··· DATA UNDER STUDY
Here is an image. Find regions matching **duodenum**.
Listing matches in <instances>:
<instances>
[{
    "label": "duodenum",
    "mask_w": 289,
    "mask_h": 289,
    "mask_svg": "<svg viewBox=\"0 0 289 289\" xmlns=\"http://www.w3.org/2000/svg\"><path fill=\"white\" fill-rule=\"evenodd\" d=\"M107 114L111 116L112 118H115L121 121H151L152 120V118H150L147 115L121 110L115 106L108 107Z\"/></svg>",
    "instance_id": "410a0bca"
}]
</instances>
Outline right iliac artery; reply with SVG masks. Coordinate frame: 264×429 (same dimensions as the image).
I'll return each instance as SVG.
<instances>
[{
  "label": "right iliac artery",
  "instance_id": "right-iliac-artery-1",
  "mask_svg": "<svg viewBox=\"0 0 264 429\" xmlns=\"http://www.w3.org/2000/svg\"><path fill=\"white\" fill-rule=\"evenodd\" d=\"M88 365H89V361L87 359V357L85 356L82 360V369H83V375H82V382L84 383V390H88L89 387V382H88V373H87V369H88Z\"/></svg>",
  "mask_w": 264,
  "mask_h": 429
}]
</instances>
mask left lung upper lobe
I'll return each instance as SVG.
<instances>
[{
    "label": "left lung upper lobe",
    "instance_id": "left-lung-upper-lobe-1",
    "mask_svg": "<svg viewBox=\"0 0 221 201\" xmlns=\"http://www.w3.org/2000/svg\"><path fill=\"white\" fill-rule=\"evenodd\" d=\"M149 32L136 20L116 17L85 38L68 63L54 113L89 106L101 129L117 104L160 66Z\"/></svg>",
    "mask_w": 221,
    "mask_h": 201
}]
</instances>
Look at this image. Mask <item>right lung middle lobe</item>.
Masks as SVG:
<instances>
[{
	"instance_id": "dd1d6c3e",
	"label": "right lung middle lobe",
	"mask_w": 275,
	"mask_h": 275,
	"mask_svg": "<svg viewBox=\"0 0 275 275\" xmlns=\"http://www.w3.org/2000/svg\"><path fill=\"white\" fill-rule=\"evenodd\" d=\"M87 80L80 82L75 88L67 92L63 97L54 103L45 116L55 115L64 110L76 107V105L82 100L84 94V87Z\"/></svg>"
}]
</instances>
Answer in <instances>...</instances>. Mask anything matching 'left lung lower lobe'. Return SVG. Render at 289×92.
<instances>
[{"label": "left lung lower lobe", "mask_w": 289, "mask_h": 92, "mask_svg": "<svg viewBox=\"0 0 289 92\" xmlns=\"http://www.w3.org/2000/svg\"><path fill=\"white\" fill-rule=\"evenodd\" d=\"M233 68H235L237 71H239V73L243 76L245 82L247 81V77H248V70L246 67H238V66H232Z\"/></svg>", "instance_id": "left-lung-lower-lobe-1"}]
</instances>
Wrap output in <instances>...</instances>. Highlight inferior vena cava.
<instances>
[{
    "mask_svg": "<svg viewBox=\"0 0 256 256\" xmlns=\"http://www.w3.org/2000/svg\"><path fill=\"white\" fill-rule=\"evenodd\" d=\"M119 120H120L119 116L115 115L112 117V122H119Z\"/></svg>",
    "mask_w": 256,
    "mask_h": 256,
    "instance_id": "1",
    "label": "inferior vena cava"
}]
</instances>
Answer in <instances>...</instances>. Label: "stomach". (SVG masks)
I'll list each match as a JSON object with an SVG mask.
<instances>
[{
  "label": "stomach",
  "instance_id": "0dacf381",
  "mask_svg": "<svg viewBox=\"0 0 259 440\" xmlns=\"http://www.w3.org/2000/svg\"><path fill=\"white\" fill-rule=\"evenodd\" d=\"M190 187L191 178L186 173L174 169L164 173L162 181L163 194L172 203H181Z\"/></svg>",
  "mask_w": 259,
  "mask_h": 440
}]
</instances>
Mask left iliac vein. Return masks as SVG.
······
### GOAL OF THE EXERCISE
All lines from the one containing "Wrap output in" through the end of the records, both ends included, are to be quoted exactly; please add nothing else.

### TASK ANSWER
Wrap output in <instances>...</instances>. Highlight inferior vena cava.
<instances>
[{
    "mask_svg": "<svg viewBox=\"0 0 256 256\" xmlns=\"http://www.w3.org/2000/svg\"><path fill=\"white\" fill-rule=\"evenodd\" d=\"M119 120H120L119 116L115 115L112 117V122H119Z\"/></svg>",
    "mask_w": 256,
    "mask_h": 256,
    "instance_id": "1",
    "label": "inferior vena cava"
}]
</instances>
Answer in <instances>...</instances>. Label: "stomach". (SVG masks)
I'll list each match as a JSON object with an SVG mask.
<instances>
[{
  "label": "stomach",
  "instance_id": "0dacf381",
  "mask_svg": "<svg viewBox=\"0 0 259 440\" xmlns=\"http://www.w3.org/2000/svg\"><path fill=\"white\" fill-rule=\"evenodd\" d=\"M190 187L191 178L186 173L174 169L164 173L162 181L163 194L172 203H181Z\"/></svg>",
  "mask_w": 259,
  "mask_h": 440
}]
</instances>
Mask left iliac vein. Return masks as SVG.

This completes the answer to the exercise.